The RTX 2060, which debuted in January 2019, is back with twice the memory.
How hard Is it now to obtain a new graphics card? It’s difficult enough that Nvidia is almost literally going backwards with its product range. After weeks of speculation, the official Nvidia spec page revealed a new version of the GeForce RTX 2060, which was initially announced in January 2019. It features twice as much GDDR6 RAM (12GB) and significantly more CUDA cores. There’s no word on a release date or price, but “soon” and “more than you want” appear to be the most likely options.
Aside from the additional RAM, the new RTX 2060 boosts the number of CUDA cores (tiny, very efficient parallel processors) from 1920 to 2160. The basic GPU frequency has also increased from 1365MHz to 1470MHz. The card is essentially identical to the RTX 2060 introduced over three years ago, with the exception of a little reduction in the stock boost speed from 1680MHz to 1650MHz. The RTX 2060 was released at a retail price of $300-350, and Nvidia may follow suit here, but there’s no way of knowing what the extremely competitive market would charge once these cards hit store shelves (and secondary listings).
Reading between the lines, the presence of this new SKU indicates that Nvidia is finding it more simpler to procure the high-speed memory it utilizes in its card designs than the components required to build its RTX 30xx series Ampere CPUs.

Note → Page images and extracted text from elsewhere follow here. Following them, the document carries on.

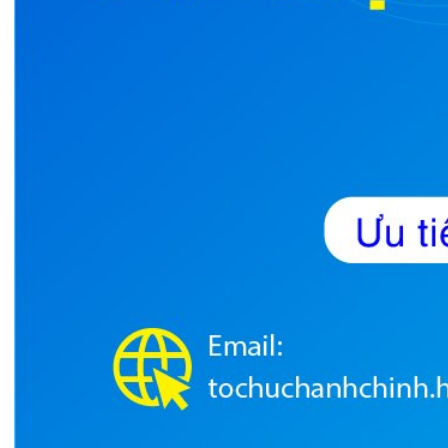
TRẢI NGHIỆM Y TẾ CHUẨN QUỐC
TẾ CHẠM ĐẾN TRÁI TI...
28/07/2026
BỆNH VIỆN ĐA KHOA QUỐC TẾ
HẢI PHÒNG THÔNG BÁO T...
27/07/2026
CẢNH BÁO: TỰ Ý SỬ DỤNG
THUỐC NAM, THUỐC BẮC KHÔ...
24/07/2026
TỔNG QUAN VỀ BỆNH LÝ THOÁI
HÓA KHỚP VÀ CƠ SỞ SI...
23/07/2026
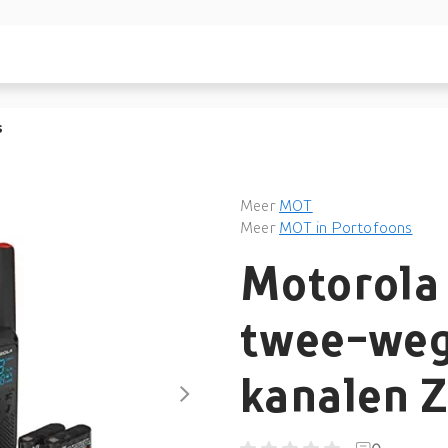
s
Meer
MOT
Meer
MOT in Portofoons
Motorola
twee-weg
kanalen Z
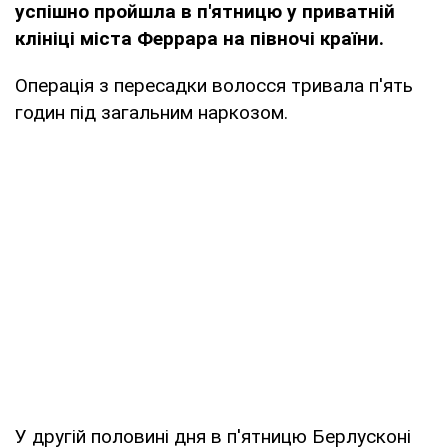
успішно пройшла в п'ятницю у приватній
клініці міста Феррара на півночі країни.
Операція з пересадки волосся тривала п'ять
годин під загальним наркозом.
У другій половині дня в п'ятницю Берлусконі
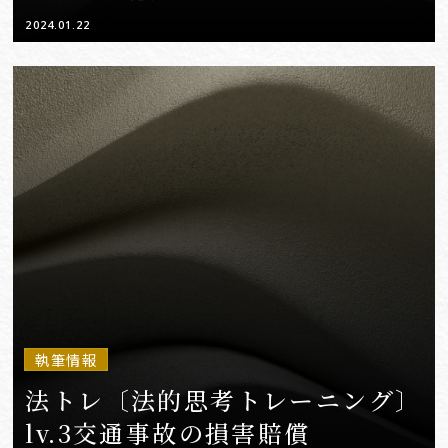
2024.01.22
執筆情報
法トレ〔法的思考トレーニング〕
lv.3交通事故の損害賠償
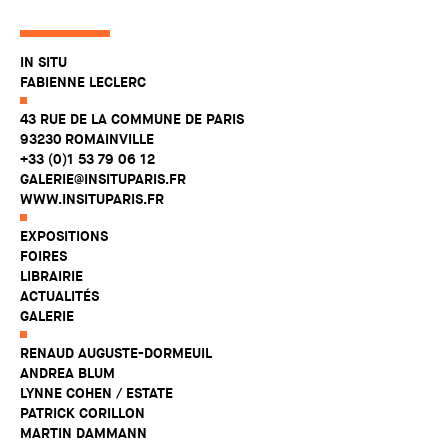
IN SITU
FABIENNE LECLERC
43 RUE DE LA COMMUNE DE PARIS
93230 ROMAINVILLE
+33 (0)1 53 79 06 12
GALERIE@INSITUPARIS.FR
WWW.INSITUPARIS.FR
EXPOSITIONS
FOIRES
LIBRAIRIE
ACTUALITÉS
GALERIE
RENAUD AUGUSTE-DORMEUIL
ANDREA BLUM
LYNNE COHEN / ESTATE
PATRICK CORILLON
MARTIN DAMMANN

The de facto introduction of a new 2060 card means that budget-friendly (in relative terms) RTX 3050 and 3050 Ti desktop cards seem unlikely to appear very soon.
Even used RTX 2060 cards are still selling for $500-600 on the secondary market — more than twice their original retail price! — so there’s no knowing how much these new cards will cost once they’ve sold out of store stock. Scalpers and bitcoin miners aren’t reducing their output in any significant way. We can only hope that increased supply would reduce competition and, as a result, the cost of affordable PC gaming gear.